→ How to complete this task
Within the records that follow, count the lines containing the string "Налоговые". Reply only with the count.
================================
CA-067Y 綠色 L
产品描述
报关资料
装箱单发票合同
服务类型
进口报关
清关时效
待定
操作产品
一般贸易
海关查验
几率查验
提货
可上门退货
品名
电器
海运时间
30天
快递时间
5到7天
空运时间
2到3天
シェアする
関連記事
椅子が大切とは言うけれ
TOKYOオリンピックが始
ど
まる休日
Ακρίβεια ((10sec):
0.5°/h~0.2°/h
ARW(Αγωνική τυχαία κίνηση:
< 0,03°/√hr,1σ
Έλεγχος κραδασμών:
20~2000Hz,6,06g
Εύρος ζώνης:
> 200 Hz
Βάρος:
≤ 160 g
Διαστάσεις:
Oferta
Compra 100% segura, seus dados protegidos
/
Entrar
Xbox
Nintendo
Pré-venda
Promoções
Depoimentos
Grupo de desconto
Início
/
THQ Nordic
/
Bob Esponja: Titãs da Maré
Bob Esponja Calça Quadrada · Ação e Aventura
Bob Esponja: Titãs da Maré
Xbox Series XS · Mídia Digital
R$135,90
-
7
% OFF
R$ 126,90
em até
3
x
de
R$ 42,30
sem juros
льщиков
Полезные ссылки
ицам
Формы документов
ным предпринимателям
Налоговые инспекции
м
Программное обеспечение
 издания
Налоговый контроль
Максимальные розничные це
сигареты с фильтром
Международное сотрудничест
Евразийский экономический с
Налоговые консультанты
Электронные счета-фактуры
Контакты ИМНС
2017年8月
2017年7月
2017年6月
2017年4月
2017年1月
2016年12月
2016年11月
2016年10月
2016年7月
================================
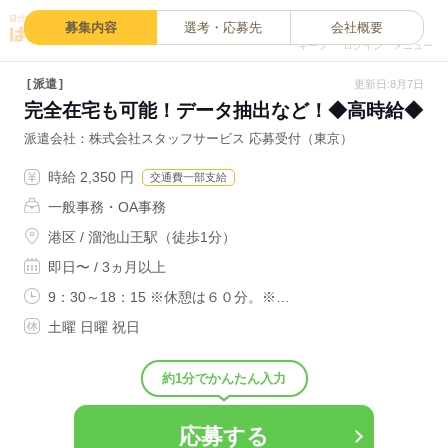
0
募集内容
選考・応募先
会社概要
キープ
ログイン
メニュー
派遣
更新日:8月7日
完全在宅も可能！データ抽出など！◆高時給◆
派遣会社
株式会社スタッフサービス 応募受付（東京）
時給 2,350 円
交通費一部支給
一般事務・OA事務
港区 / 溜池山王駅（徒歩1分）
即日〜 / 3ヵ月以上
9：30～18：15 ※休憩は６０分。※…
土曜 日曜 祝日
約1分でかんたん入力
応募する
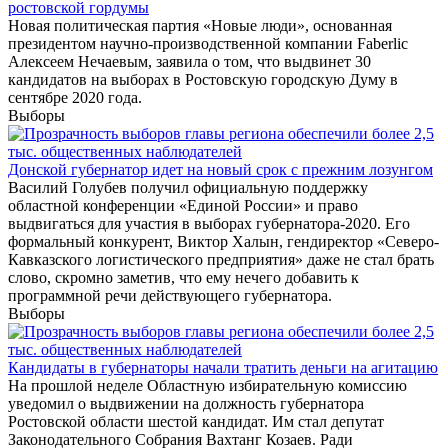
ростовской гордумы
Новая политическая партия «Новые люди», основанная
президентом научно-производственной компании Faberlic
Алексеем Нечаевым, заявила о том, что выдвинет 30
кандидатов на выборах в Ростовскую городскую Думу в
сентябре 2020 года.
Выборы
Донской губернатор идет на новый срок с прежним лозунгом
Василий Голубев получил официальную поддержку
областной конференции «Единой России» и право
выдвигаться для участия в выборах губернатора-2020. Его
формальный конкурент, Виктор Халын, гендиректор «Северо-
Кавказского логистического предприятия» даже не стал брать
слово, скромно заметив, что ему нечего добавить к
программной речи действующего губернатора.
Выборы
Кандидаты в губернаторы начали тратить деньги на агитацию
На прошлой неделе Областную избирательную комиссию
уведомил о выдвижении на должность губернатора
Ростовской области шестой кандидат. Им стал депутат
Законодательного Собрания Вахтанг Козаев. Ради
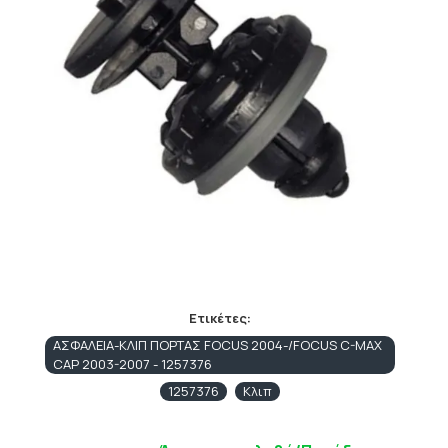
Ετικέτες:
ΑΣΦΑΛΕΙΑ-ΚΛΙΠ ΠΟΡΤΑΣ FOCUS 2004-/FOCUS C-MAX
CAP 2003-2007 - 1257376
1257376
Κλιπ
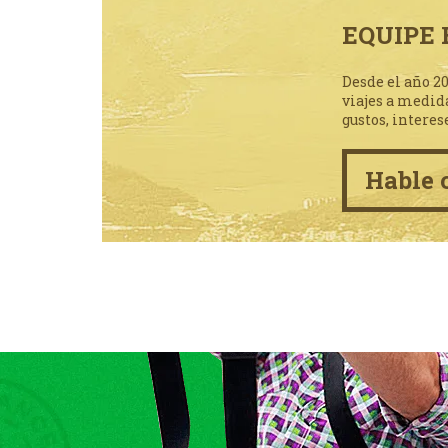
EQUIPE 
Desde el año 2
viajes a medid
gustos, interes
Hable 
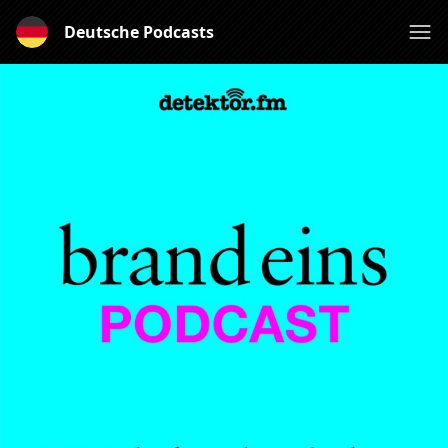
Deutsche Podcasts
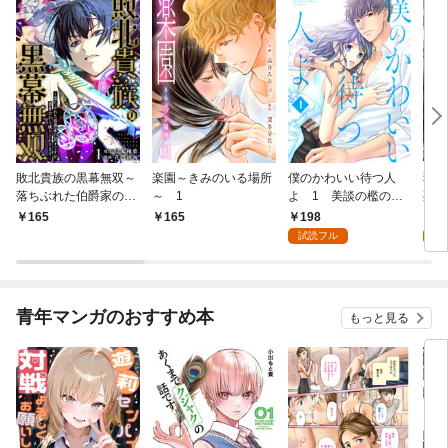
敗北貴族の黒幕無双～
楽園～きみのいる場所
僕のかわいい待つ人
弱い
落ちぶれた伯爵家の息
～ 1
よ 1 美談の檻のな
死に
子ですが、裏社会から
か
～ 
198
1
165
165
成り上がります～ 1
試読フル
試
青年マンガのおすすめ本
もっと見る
================================
→ Output for this exercise
2